## INFORMATION SHOWN
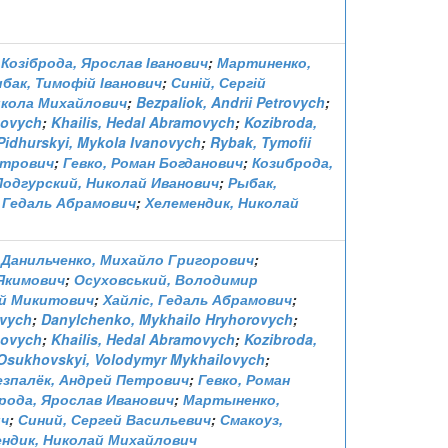
;
Козіброда, Ярослав Іванович
;
Мартиненко,
ибак, Тимофій Іванович
;
Синій, Сергій
икола Михайлович
;
Bezpaliok, Andrii Petrovych
;
novych
;
Khailis, Hedal Abramovych
;
Kozibroda,
Pidhurskyi, Mykola Ivanovych
;
Rybak, Tymofii
етрович
;
Гевко, Роман Богданович
;
Козиброда,
Подгурский, Николай Иванович
;
Рыбак,
 Гедаль Абрамович
;
Хелемендик, Николай
;
Данильченко, Михайло Григорович
;
Якимович
;
Осуховський, Володимир
ій Микитович
;
Хайліс, Гедаль Абрамович
;
ovych
;
Danylchenko, Mykhailo Hryhorovych
;
novych
;
Khailis, Hedal Abramovych
;
Kozibroda,
Osukhovskyi, Volodymyr Mykhailovych
;
езпалёк, Андрей Петрович
;
Гевко, Роман
рода, Ярослав Иванович
;
Мартыненко,
ич
;
Синий, Сергей Васильевич
;
Смакоуз,
ндик, Николай Михайлович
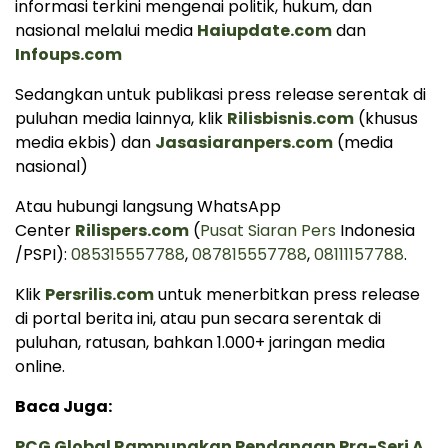
informasi terkini mengenai politik, hukum, dan
nasional melalui media
Haiupdate.com
dan
Infoups.com
Sedangkan untuk publikasi press release serentak di
puluhan media lainnya, klik
Rilisbisnis.com
(khusus
media ekbis) dan
Jasasiaranpers.com
(media
nasional)
Atau hubungi langsung WhatsApp
Center
Rilispers.com
(
Pusat Siaran Pers
Indonesia
/PSPI):
085315557788
,
087815557788
,
08111157788
.
Klik
Persrilis.com
untuk menerbitkan press release
di portal berita ini, atau pun secara serentak di
puluhan, ratusan, bahkan 1.000+ jaringan media
online.
Baca Juga:
PCG Global Rampungkan Pendanaan Pra-Seri A,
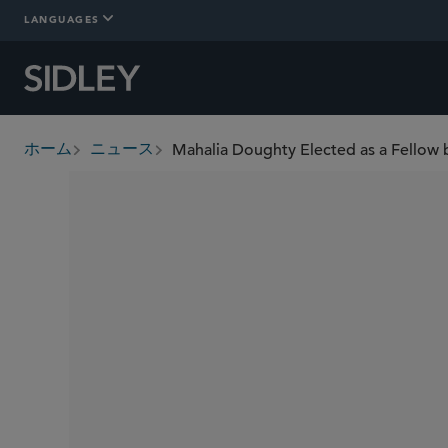
LANGUAGES
Mahalia Doughty Elected as a Fellow 
ホーム
ニュース
breadcrumbs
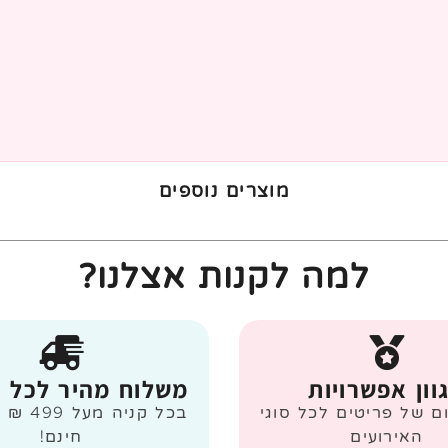
מוצרים נוספים
למה לקנות אצלנו?
וון אפשרויות
משלוח מהיר לכל 
ום של פריטים לכל סוגי
בכל קניה
האירועים
חינם!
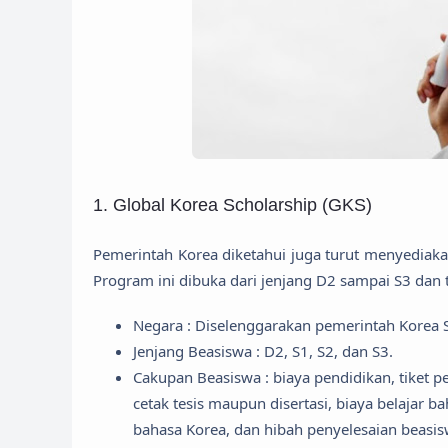
1. Global Korea Scholarship (GKS)
Pemerintah Korea diketahui juga turut menyediaka
Program ini dibuka dari jenjang D2 sampai S3 dan t
Negara : Diselenggarakan pemerintah Korea S
Jenjang Beasiswa : D2, S1, S2, dan S3.
Cakupan Beasiswa : biaya pendidikan, tiket pe
cetak tesis maupun disertasi, biaya belajar
bahasa Korea, dan hibah penyelesaian beasi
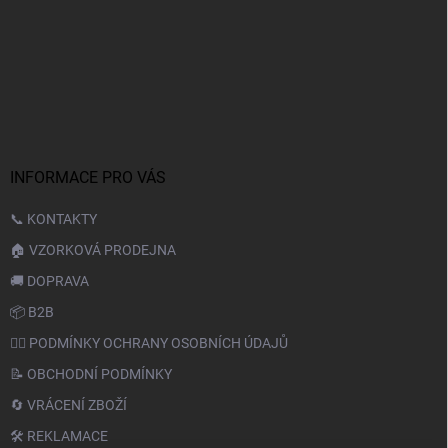
INFORMACE PRO VÁS
📞 KONTAKTY
🏠 VZORKOVÁ PRODEJNA
🚚 DOPRAVA
📦 B2B
🙆‍♂️ PODMÍNKY OCHRANY OSOBNÍCH ÚDAJŮ
📝 OBCHODNÍ PODMÍNKY
🔄 VRÁCENÍ ZBOŽÍ
🛠️ REKLAMACE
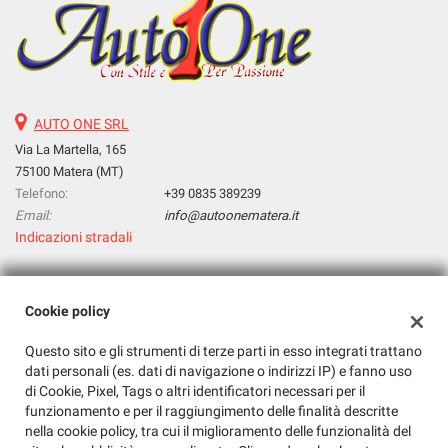
Salva
le
impostazioni
AUTO ONE SRL
Via La Martella, 165
75100 Matera (MT)
Telefono:
+39 0835 389239
Email:
info@autoonematera.it
Indicazioni stradali
Dati fiscali:
Cookie policy
Auto One Srl
Questo sito e gli strumenti di terze parti in esso integrati trattano
Via La Martella, 165, Matera (MT)
dati personali (es. dati di navigazione o indirizzi IP) e fanno uso
C.F/P.IVA:
01143030771
di Cookie, Pixel, Tags o altri identificatori necessari per il
Registro delle imprese:
MT
funzionamento e per il raggiungimento delle finalità descritte
nella cookie policy, tra cui il miglioramento delle funzionalità del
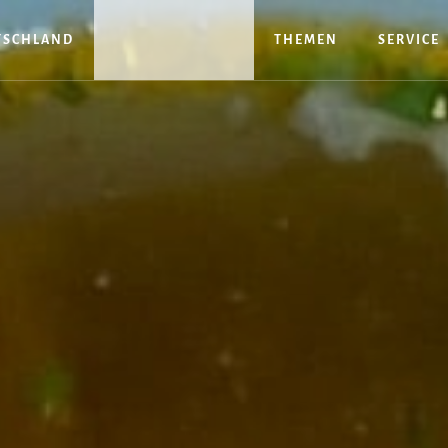
TSCHLAND
THEMEN
SERVICE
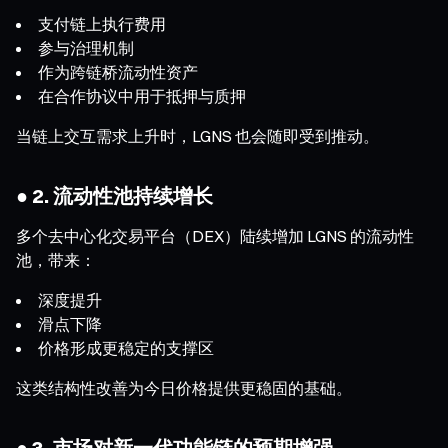
支付链上执行费用
参与治理机制
作为跨链桥流动性资产
在合作协议中用于抵押与质押
当链上交互需求上升时，LGNS 也会随即受到推动。
● 2. 流动性池持续增长
多个去中心化交易平台（DEX）陆续增加 LGNS 的流动性
池，带来：
深度提升
滑点下降
价格形成更稳定的支撑区
这类结构性改善为今日价格提供更稳固的基础。
● 3. 市场对新一代功能链的预期增强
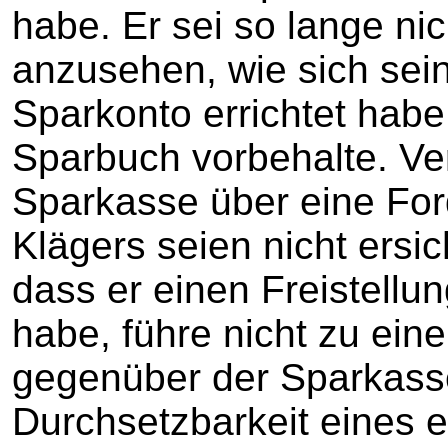
habe. Er sei so lange nic
anzusehen, wie sich sei
Sparkonto errichtet hab
Sparbuch vorbehalte. Ve
Sparkasse über eine Fo
Klägers seien nicht ersic
dass er einen Freistellu
habe, führe nicht zu ein
gegenüber der Sparkasse
Durchsetzbarkeit eines 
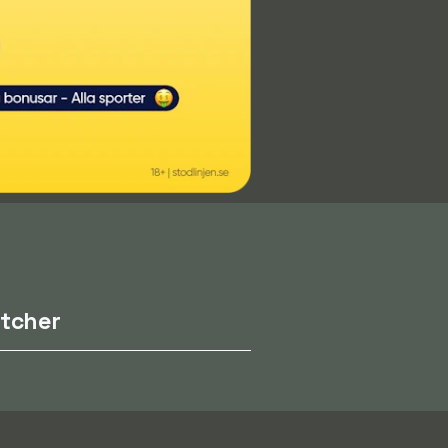
tcher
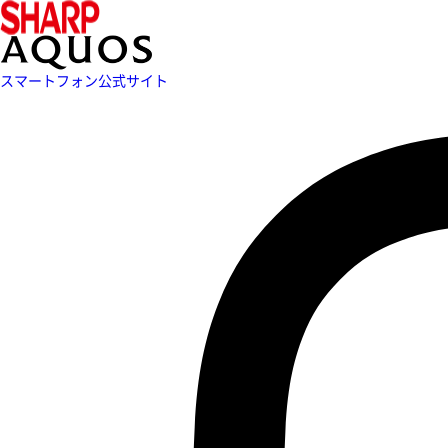
スマートフォン公式サイト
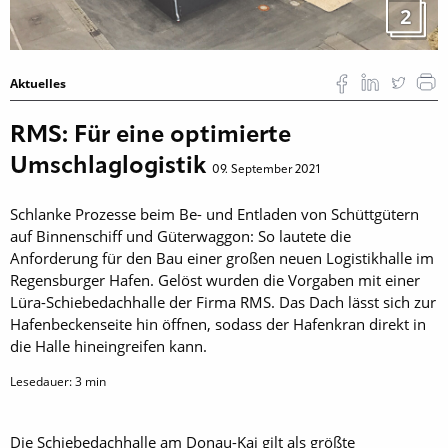
2
Aktuelles
RMS: Für eine optimierte
Umschlaglogistik
09. September 2021
Schlanke Prozesse beim Be- und Entladen von Schüttgütern
auf Binnenschiff und Güterwaggon: So lautete die
Anforderung für den Bau einer großen neuen Logistikhalle im
Regensburger Hafen. Gelöst wurden die Vorgaben mit einer
Lüra-Schiebedachhalle der Firma RMS. Das Dach lässt sich zur
Hafenbeckenseite hin öffnen, sodass der Hafenkran direkt in
die Halle hineingreifen kann.
Lesedauer:
3
min
Die Schiebedachhalle am Donau-Kai gilt als größte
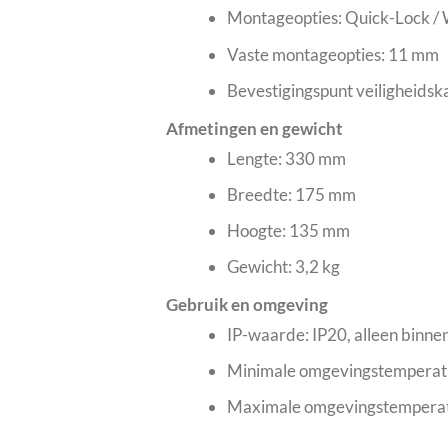
Montageopties: Quick-Lock / 
Vaste montageopties: 11 mm
Bevestigingspunt veiligheidska
Afmetingen en gewicht
Lengte: 330 mm
Breedte: 175 mm
Hoogte: 135 mm
Gewicht: 3,2 kg
Gebruik en omgeving
IP-waarde: IP20, alleen binne
Minimale omgevingstemperatu
Maximale omgevingstemperat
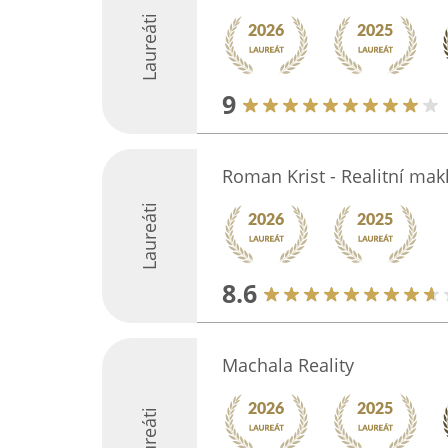
Laureáti
9
Roman Krist - Realitní mak
Laureáti
8.6
Machala Reality
Laureáti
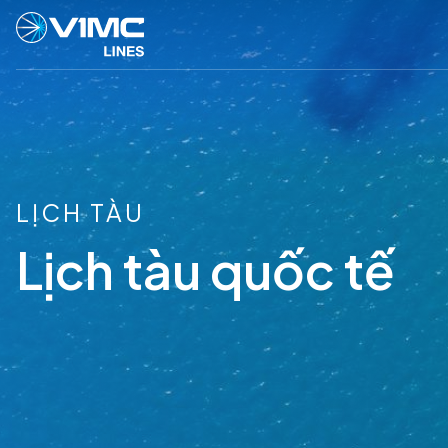
LỊCH TÀU
Lịch tàu quốc tế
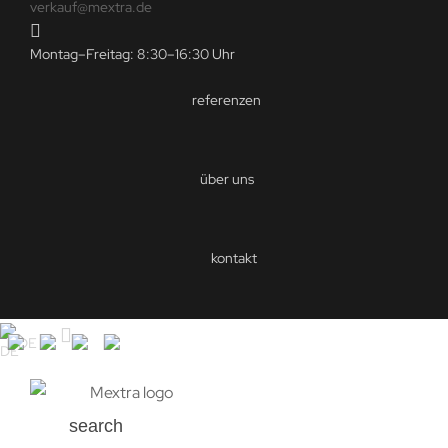
verkauf@mextra.de
Montag–Freitag: 8:30–16:30 Uhr
referenzen
über uns
kontakt
DE
search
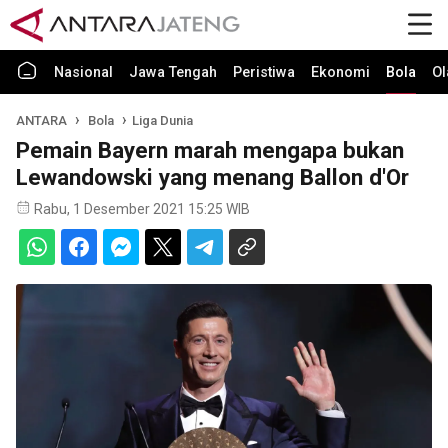
Nasional
Jawa Tengah
Peristiwa
Ekonomi
Bola
Ol
ANTARA
Bola
Liga Dunia
Pemain Bayern marah mengapa bukan
Lewandowski yang menang Ballon d'Or
Rabu, 1 Desember 2021 15:25 WIB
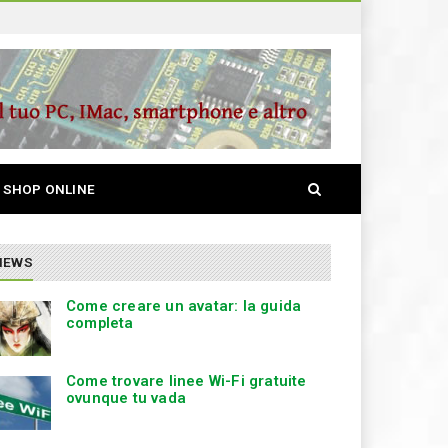
S
SHOP ONLINE
e
a
r
c
NEWS
h
Come creare un avatar: la guida
completa
Come trovare linee Wi-Fi gratuite
ovunque tu vada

## TASK PROMPT
Show every line of the records above that contains the word "sich".

## REPLY
anzusehen, wie sich sei
Lüra-Schiebedachhalle der Firma RMS. Das Dach lässt sich zur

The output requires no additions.